Over the last couple of years there’s been a lot of focus on legislation concerning internet privacy and regulation. SOPA came and went. CISPA was effectively (so we thought at the time) dead but is rearing its ugly head once again. ACTA was killed last summer. But all of those can have thousands of words dedicated to just them on their own. Today we’re going to be talking about the Computer Fraud and Abuse Act, affectionately known as CFAA for short.
The case of Aaron Swartz
The most prominent case illustrating this was that of Aaron Swartz, a bright digital innovator and activist that helped develop RSS content syndication and the creation of the Creative Commons licenses. He also was the founder of the online group Demand Progress, an activist group that was well known for their digital campaign against SOPA. The case was around his access to information from JSTOR, a not-for-profit repository of scholarly and academic journals created in 1995 to help academic libraries and publishers provide access to their works without taking up physical shelf space. Users that have JSTOR accounts through an academic institution have free and unfettered access to this repository. Swartz’s position as a research fellow at Harvard University granted him access to the JSTOR system. According to the Department of Justice however, Swartz did so from a “protected computer” on MIT’s campus, with the intention of stealing documents and sharing them sharing them over numerous file-sharing sites, leaving him open to prosecution with the full strength of the CFAA. If he was convicted of the charges (wire fraud and computer fraud as violations of the CFAA) he could have faced up to 35 years in prison and fines up to $1 million. Sadly, Swartz hanged himself in his Brooklyn apartment this past January.
There are tons more details to this case I’m glossing over, but you can read more about the whole thing at the Electronic Frontier Foundation.
Present Power and Proposed Changes
That’s the power the CFAA has as it stands. In the wake of Aaron Swartz’s death, many politicians, including SOPA critics Rep. Darrell Issa (R-CA) and Rep. Jared Polis (D-CO), raised questions about how the government handled the case, and Rep. Zoe Lofgren (D-CA) proposed to reform the CFAA with Aaron’s Law, to prevent what happened to Swartz to happen to other computer users. This reform is extremely important in the internet age, because according to the bill, you don’t have to be a hacker or know anything about hacking to be charged for unauthorized access. In the words of Orin Kerr, a law professor at George Washington University,
“Breaching an agreement or ignoring your boss might be bad. But should it be a federal crime just because it involves a computer? If interpreted this way, the law gives computer owners the power to criminalize any computer use they don’t like. Imagine the Republican Party setting up a public website and announcing that no Democrats can visit. Every Democrat who checked out the site could be a criminal for exceeding authorized access.”
So reforming this bill would be in the best interests of the internet and all American internet users, right? So why are new proposed amendments aimed at dealing more damage instead of fixing what’s broken?
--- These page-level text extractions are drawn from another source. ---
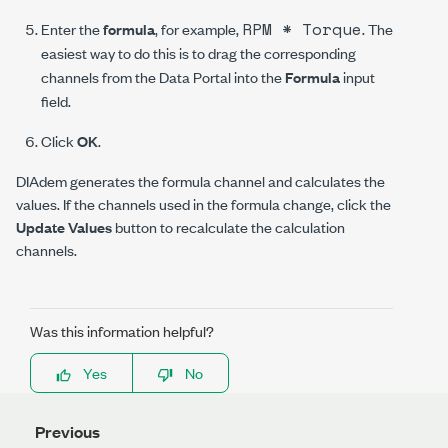
RPM * Torque
Enter the
formula
, for example,
. The
easiest way to do this is to drag the corresponding
channels from the Data Portal into the
Formula
input
field.
Click
OK
.
DIAdem generates the formula channel and calculates the
values. If the channels used in the formula change, click the
Update Values
button to recalculate the calculation
channels.
Was this information helpful?
Yes
No
Previous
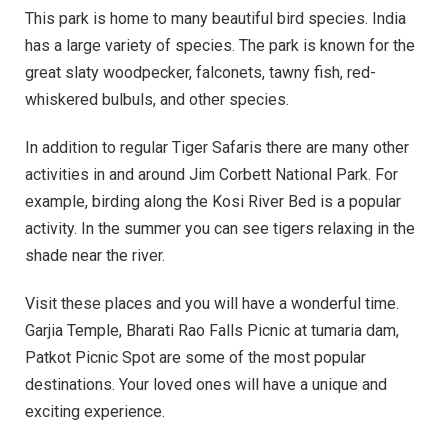
This park is home to many beautiful bird species. India
has a large variety of species. The park is known for the
great slaty woodpecker, falconets, tawny fish, red-
whiskered bulbuls, and other species.
In addition to regular Tiger Safaris there are many other
activities in and around Jim Corbett National Park. For
example, birding along the Kosi River Bed is a popular
activity. In the summer you can see tigers relaxing in the
shade near the river.
Visit these places and you will have a wonderful time.
Garjia Temple, Bharati Rao Falls Picnic at tumaria dam,
Patkot Picnic Spot are some of the most popular
destinations. Your loved ones will have a unique and
exciting experience.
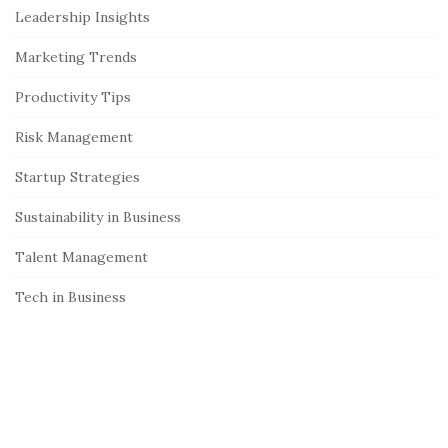
Leadership Insights
d
e
Marketing Trends
b
Productivity Tips
a
r
Risk Management
Startup Strategies
Sustainability in Business
Talent Management
Tech in Business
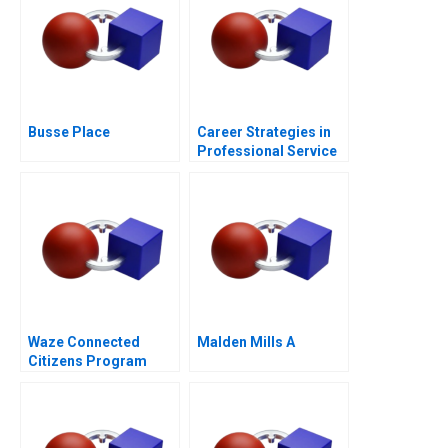
Busse Place
Career Strategies in
Professional Service
Firms Note
Waze Connected
Malden Mills A
Citizens Program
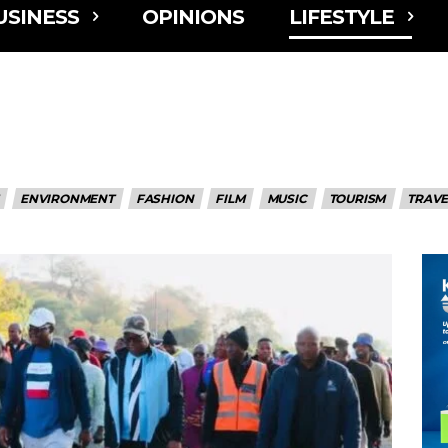
USINESS
OPINIONS
LIFESTYLE
ENVIRONMENT
FASHION
FILM
MUSIC
TOURISM
TRAVE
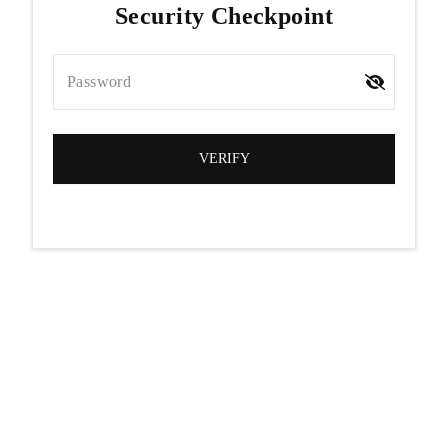
Security Checkpoint
Password
VERIFY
Looking at the new draft (which you can see here) just talking about violating the CFAA will carry the same punishment as actually completing the act itself, by adding the short phrase “for the completed offense.” There’s also language that links CFAA violations to racketeering, putting every violator on the same level as a member of an criminal organization. In addition to violating website’s fine print being a criminal act, the proposed changes expand the scope of civil seizure and forfeiture by the federal government. And one of the most frightening additions is a section on “exceeding authorized use,” meaning that if I want to access information I legally have access for an “impermissible purpose” then I’m punishable. I’m not saying that’s a common thing, but it could be another arrow in a prosecutor’s quiver.
Yes, that’s right, Seventeen Magazine. Upon hearing of the new proposed earlier this month, they immediately changed a very specific part of their terms of service. Their terms of service used to read that you had to be at least 18 years of age to access the website, meaning that if you couldn’t access Seventeen if you were… actually 17. They have a readership of 4.5 million teenage readers, whose average age is 16 and a half. As of April 3rd, that language has been removed. Otherwise, under the new proposed CFAA changes, over 4 million teenagers could have been charged with computer crimes just for visiting the site, violating the user site agreement fine print. Hearst Magazines realized that this was ridiculous, and thankfully chose not to turn an army of teenagers into felons.
It’s important that people know what’s going on with this kind of legislation – any laws that affect computer use affect all of us, and we as citizens should actively be making sure that our own day-to-day activity can’t be potentially weaponized against us. If you want to contact your representatives about the CFAA (or anything else for that matter) the EFF has a lookup tool you can use to know where to send your comments and letters.
This is far from the first and far from the last when it comes to skewed computer law. Outside of recruiting more geeks in Congress, our voice is all we have.